Lo malo de los populismos es que siempre terminan provocando distorsiones: cuando la economía crece y también cuando se contrae.
El origen de aquel círculo vicioso está en que los populismos se niegan a aceptar esta verdad sencilla pero irrefutable: para crecer sostenidamente, un país debe (a) invertir en función de su capacidad de ahorro; y (b) importar en función de su capacidad para generar dólares.
Los populismos se han reído de estas restricciones presupuestarias evidentes –tonterías para gente con mentalidad de contador, han dicho que son– e instituyeron al derroche de los recursos públicos como el único instrumento para estimular el crecimiento económico.
Al principio, esa política funciona: la cantidad de dinero que se inyecta en la economía es tan grande que mantiene contentos y callados a todos los sectores de la sociedad. Unos reciben mucho más –los contratistas del Estado, por ejemplo– y otros mucho menos –la gente pobre que vive en el agro, por ejemplo– pero todos, en general, están satisfechos porque su capacidad adquisitiva crece.
Lo que nadie mira –o tal vez no quiere ver– es que esa bonanza ficticia se construye a base de un endeudamiento público agresivo y un saldo cada vez más precario de las reservas internacionales.
Cuando la capacidad de contratar más deuda se termina porque los ingresos públicos dejan de crecer o comienzan a bajar, el populista tiene su primera cita con la realidad: debe ajustar la economía para que no colapsen las finanzas públicas ni el sector externo.
Pero el populista tampoco hace bien su trabajo durante esta fase contractiva porque es incapaz de distribuir correctamente la carga del ajuste: comienza recortando los recursos a los sectores sociales que tienen menos capacidad de movilización, a los jubilados, por ejemplo.

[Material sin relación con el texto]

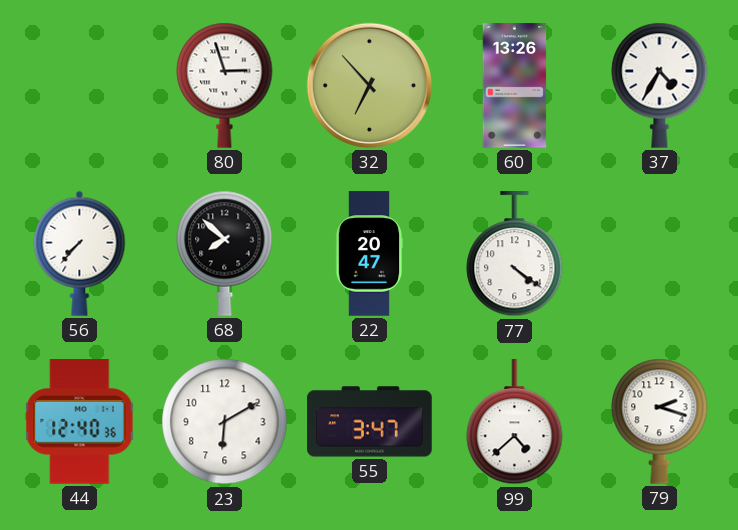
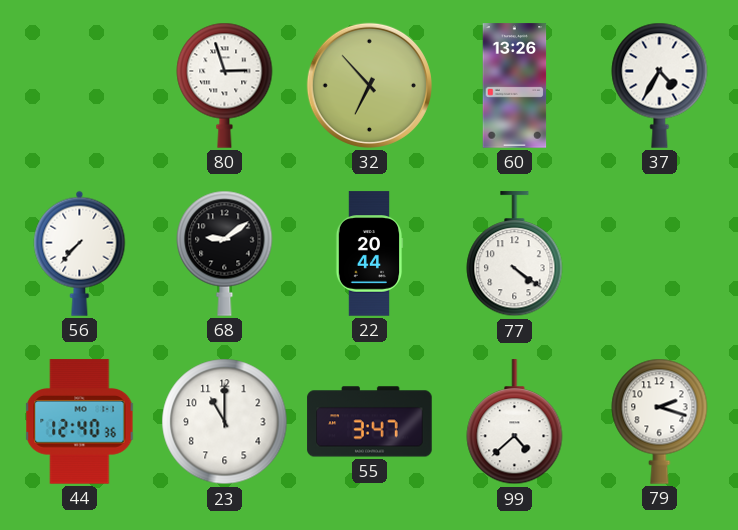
68: 7:52 -> 9:09
22: 20:47 -> 20:44
23: 6:10 -> 11:00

Aún cuando la técnica aconseje que se cierre la brecha fiscal eliminando gasto corriente, deja sin tocar las prebendas de otros sectores, como los empleados públicos o la milicia, porque ellos sí tienen vocería y gran capacidad de acción política.
En vez de gastos corrientes, el populista elimina gastos de inversión porque cree que esa decisión tendrá un menor costo político en el corto plazo, porque supone que pocos se van a quejar de un proyecto que nunca existió. No importa que se hipoteque el crecimiento económico futuro; importa mantener la popularidad hoy.
El ajuste populista está fabricado con una lógica cortoplacista: no se centra en eliminar las causas económicas de los desequilibrios externo y fiscal –el excesivo gasto público– sino en paliar el temporal con recortes a los sectores políticamente inermes. Todo esto para poder llegar a las próximas elecciones con un nivel de popularidad no tan bajo.